In the present embodiment, the quantity of radiator 1 is at least 3, it is preferred that the quantity of radiator 1 is 8-16;Linear array
The quantity of structure is at least 3.
Such as: the antenna of the present embodiment includes m × n radiator 1, approximately the same plane of the m × n radiator 1 in pcb board
One face battle array structure of interior etching, every m radiator 1 are composed in series a linear array structure by feeder line 2, and n linear array structure is in parallel
At a face battle array structure;Each linear array structure is in parallel with 1 point of n microstrip power divider 4 after connecting with a matching network 3 to be connected
It connects;Wherein m, n are the natural number greater than 0;M, the n for having choosing are the natural number more than or equal to 3.
In the present embodiment, m=16, n=10, i.e. face battle array structure include 10 linear array structures, and each linear array structure has 16
A radiator 1, therefore, microstrip power divider 4 are one point of ten microstrip power divider 4, in conjunction with feeder line 2 and matching network 3, made day
Linear dimension is only 28mm × 33mm, and each linear array structure, matching network 3 and microstrip power divider 4 are respectively positioned on same plane convenient for connecting
It connects.This design is applied to 77GHz millimeter wave broadband chip integrated waveguide slot antenna, simulation result as shown in fig. 6-7, leads to
Cross Fig. 6 without phase adjusted structure when gain direction analogous diagram it is found that the antenna simulated gain of the present embodiment reaches
The face 25.1dBi, E 3dB beam angle is ± 5.8 °, and the face H 3dB beam angle reaches ± 5.2 °, meets minor level inhibition and is greater than
17dBc meets high-gain, narrow beam, the performance requirement of Sidelobe;Meanwhile the standing wave analogous diagram for passing through Fig. 7, it is known that 76.3 ~
77GHz band standing internal wave is superior to -10dB, and is better than -9.5dB in the bandwidth standing internal wave ratio of 75.3 ~ 77GHz.

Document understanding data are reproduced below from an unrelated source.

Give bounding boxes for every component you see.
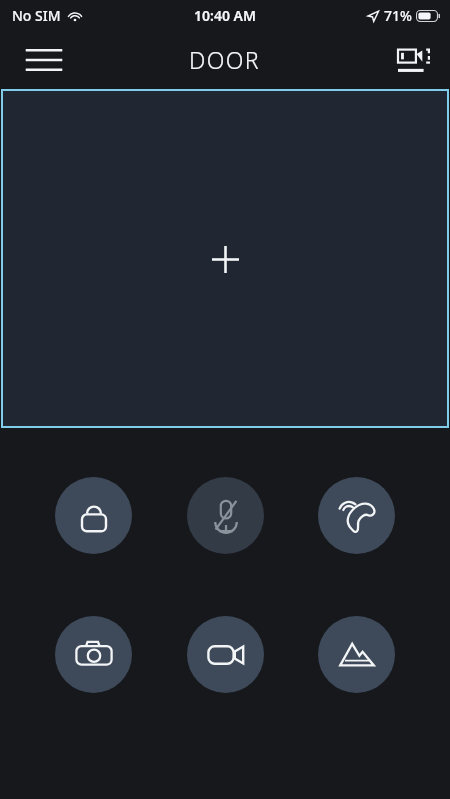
button[interactable]: Record video [187,616,264,693]
button[interactable]: Lock door [55,477,132,554]
staticText: 10:40 AM [194,6,256,25]
button[interactable]: Microphone muted [187,477,264,554]
button[interactable]: Menu [22,38,66,82]
button[interactable]: Record video [391,37,437,83]
button[interactable]: Call [318,477,395,554]
button[interactable]: Take photo [55,616,132,693]
staticText: No SIM [12,6,61,25]
staticText: 71% [384,6,412,25]
button[interactable]: Gallery [318,616,395,693]
staticText: DOOR [189,44,261,75]
button[interactable]: Add camera [198,232,252,286]
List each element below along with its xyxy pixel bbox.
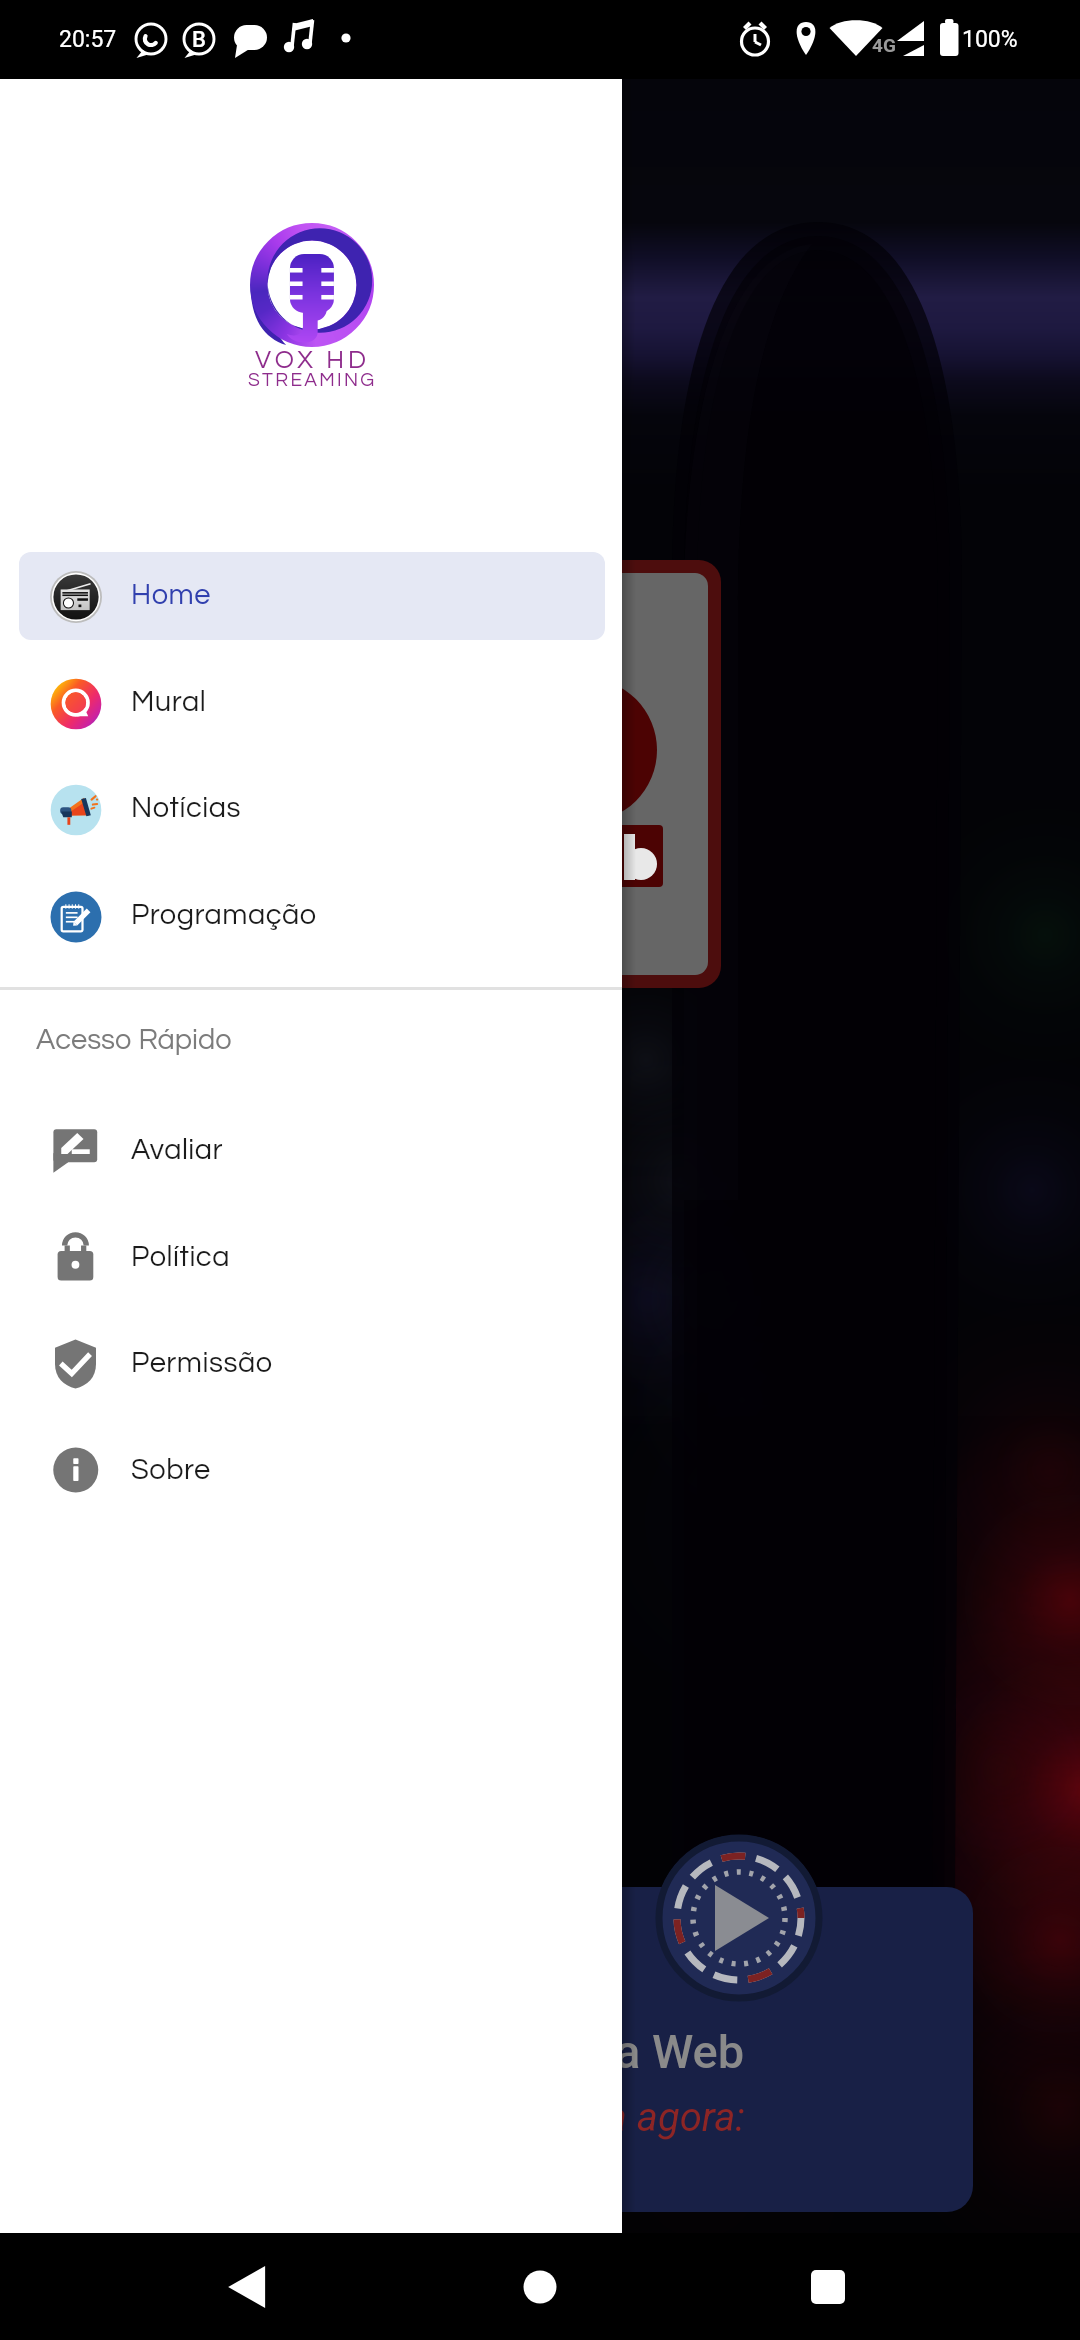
- staticText: Acesso Rápido: [36, 1025, 232, 1055]
- staticText: VOX HD: [255, 347, 370, 373]
- button[interactable]: [19, 1213, 605, 1301]
- button[interactable]: Recent apps: [774, 2233, 882, 2340]
- button[interactable]: [19, 1426, 605, 1514]
- button[interactable]: [19, 1320, 605, 1408]
- staticText: Política: [131, 1242, 230, 1272]
- staticText: Avaliar: [131, 1135, 224, 1165]
- staticText: ouça agora:: [542, 2094, 745, 2141]
- staticText: Sobre: [131, 1455, 211, 1485]
- button[interactable]: [19, 873, 605, 961]
- button[interactable]: [19, 660, 605, 748]
- button[interactable]: [19, 766, 605, 854]
- staticText: Notícias: [131, 793, 241, 823]
- other: Vox HD Streaming: [249, 221, 375, 347]
- staticText: 20:57: [59, 26, 117, 53]
- button[interactable]: Home: [486, 2233, 594, 2340]
- button[interactable]: Back: [196, 2233, 304, 2340]
- staticText: Home: [131, 580, 211, 610]
- staticText: Mural: [131, 687, 207, 717]
- staticText: Permissão: [131, 1348, 273, 1378]
- staticText: Rádio na Web: [457, 2024, 745, 2079]
- staticText: STREAMING: [248, 370, 377, 390]
- staticText: 4G: [872, 34, 896, 56]
- staticText: 100%: [962, 26, 1018, 53]
- staticText: B: [192, 27, 206, 53]
- button[interactable]: [19, 1107, 605, 1195]
- staticText: Programação: [131, 900, 317, 930]
- button[interactable]: [19, 553, 605, 641]
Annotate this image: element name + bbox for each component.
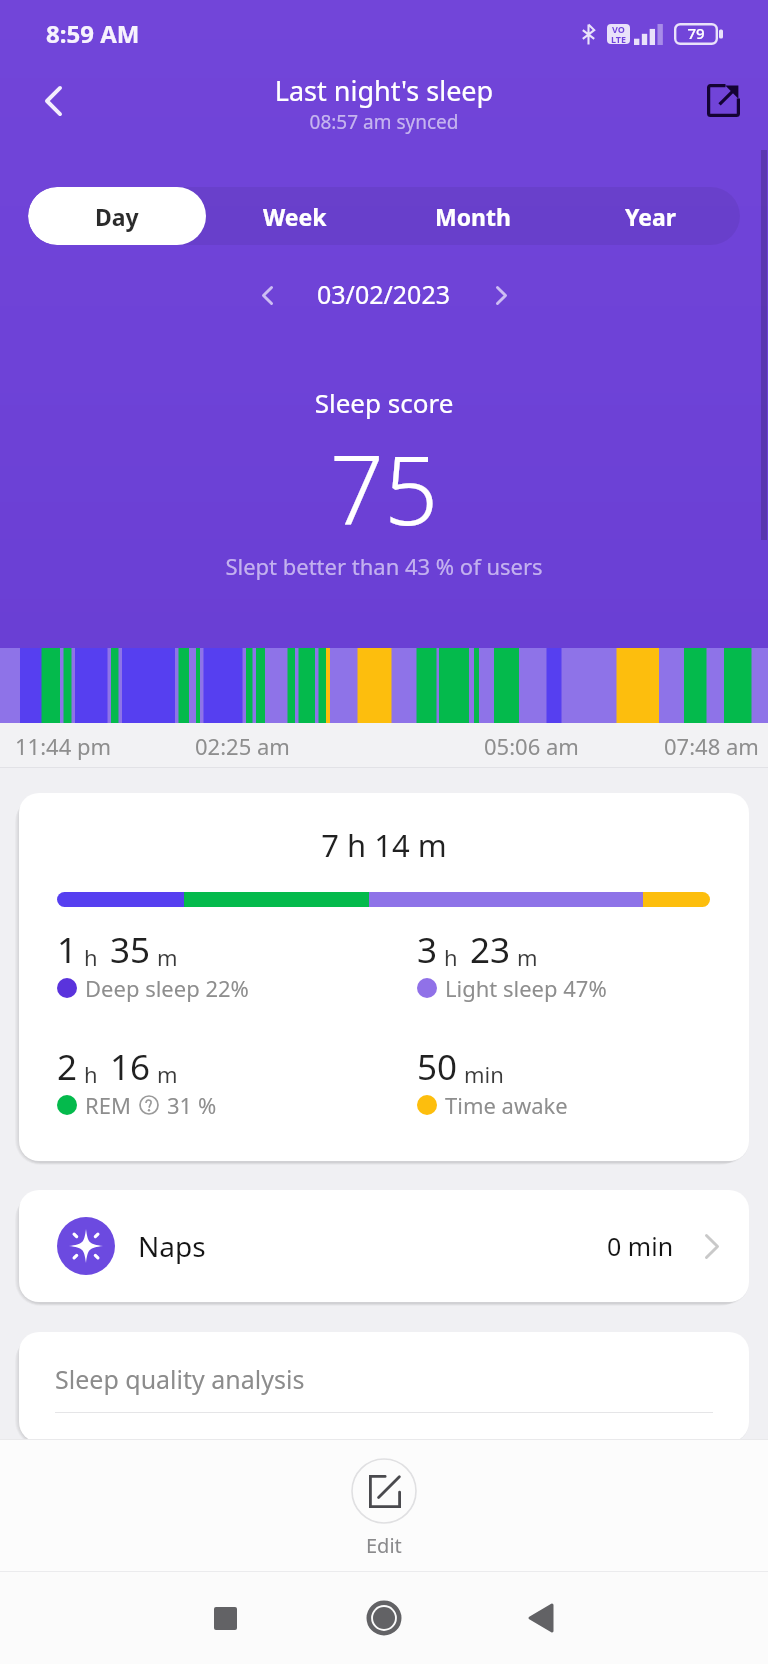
staticText: Last night's sleep [0,72,768,109]
staticText: LTE [607,33,630,44]
staticText: 3 [417,926,438,974]
staticText: Edit [366,1532,402,1559]
staticText: Naps [138,1227,206,1265]
staticText: Sleep score [0,385,768,420]
button[interactable]: Home [354,1588,414,1648]
staticText: 2 [57,1043,78,1091]
staticText: 0 min [607,1229,674,1263]
staticText: Slept better than 43 % of users [0,551,768,581]
staticText: REM [85,1090,131,1120]
button[interactable]: Day [28,187,206,245]
button[interactable]: Next day [479,273,523,317]
staticText: 1 [57,926,78,974]
staticText: 50 [417,1043,458,1091]
staticText: 07:48 am [664,731,759,761]
staticText: Light sleep 47% [445,973,607,1003]
staticText: 16 [110,1043,151,1091]
staticText: 11:44 pm [15,731,112,761]
button[interactable]: Back [23,71,83,131]
staticText: Time awake [445,1090,568,1120]
staticText: 35 [110,926,151,974]
staticText: h [444,942,458,972]
staticText: 7 h 14 m [19,824,749,866]
staticText: m [157,1059,178,1089]
button[interactable]: Back [511,1588,571,1648]
staticText: VO [607,24,630,35]
button[interactable]: Recent apps [195,1588,255,1648]
staticText: Deep sleep 22% [85,973,249,1003]
button[interactable]: Week [206,187,384,245]
staticText: min [464,1059,504,1089]
staticText: 8:59 AM [46,17,140,50]
staticText: Day [95,201,139,232]
staticText: 75 [0,423,768,552]
staticText: h [84,942,98,972]
staticText: m [517,942,538,972]
staticText: 08:57 am synced [0,109,768,135]
button[interactable]: Year [562,187,740,245]
staticText: 79 [674,23,718,43]
staticText: 03/02/2023 [317,277,451,311]
staticText: 05:06 am [484,731,579,761]
staticText: 02:25 am [195,731,290,761]
staticText: Sleep quality analysis [55,1362,305,1396]
staticText: h [84,1059,98,1089]
button[interactable]: Naps [57,1190,719,1302]
button[interactable]: Share [693,70,753,130]
staticText: Week [263,201,327,232]
staticText: m [157,942,178,972]
staticText: 23 [470,926,511,974]
staticText: 31 % [167,1090,217,1120]
staticText: Month [435,201,511,232]
button[interactable]: Edit [351,1458,417,1559]
button[interactable]: Previous day [245,273,289,317]
button[interactable]: Month [384,187,562,245]
staticText: Year [625,201,677,232]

Meanwhile in the present invention, the length of radiator 1 can be adjusted according to the bandwidth of operation of required antenna, then
In conjunction with matching network 3 and microstrip power divider 4, the aerial array of wide band high-gain can be designed, this design is such as applied to 79GHz milli
In metric wave broad-band chip integrated waveguide slot antenna, the standing-wave ratio pair of the 79GHz broad-band chip integrated waveguide linear array and face battle array
Than schematic diagram as shown in figure 8, its bandwidth of operation can cover 77-81GHz, and it is applied in radar and can further improve thunder
The distance and target resolution reached.And radiator 1 in the implementation case, feeder line 2, matching network 3, microstrip power divider 4 can be with
Forming is etched on same pcb board.
Embodiment 2
Based on embodiment 1, as illustrated in figures 4-5: being connected with impedance identical with linear array structure quantity simultaneously on microstrip power divider 4
Converting network 5 and phase adjustment network 6;Phase adjustment network 6 is connect with matching network 3.This design is applied to 77GHz millimeters
Wave broad-band chip integrated waveguide slot antenna, simulation result as shown in figs. 9-10, by Fig. 9 gain direction analogous diagram it is found that
The antenna simulated gain of the present embodiment reaches 21dBi, and the face E 3dB beam angle is ± 5.8 °, and the face H 3dB beam angle reaches
102.3 °, 6dB beam angle can achieve 136 °, and beam angle and gain can not only meet the survey of the closely middle long distance of car radar
The gain requirement of examination, and car radar can be met in the requirement of peripheral information perception wide-angle wave cover;Such as Figure 10 wave
Analogous diagram is it is found that the present embodiment is superior to -15dB in 75 ~ 78GHz band standing internal wave.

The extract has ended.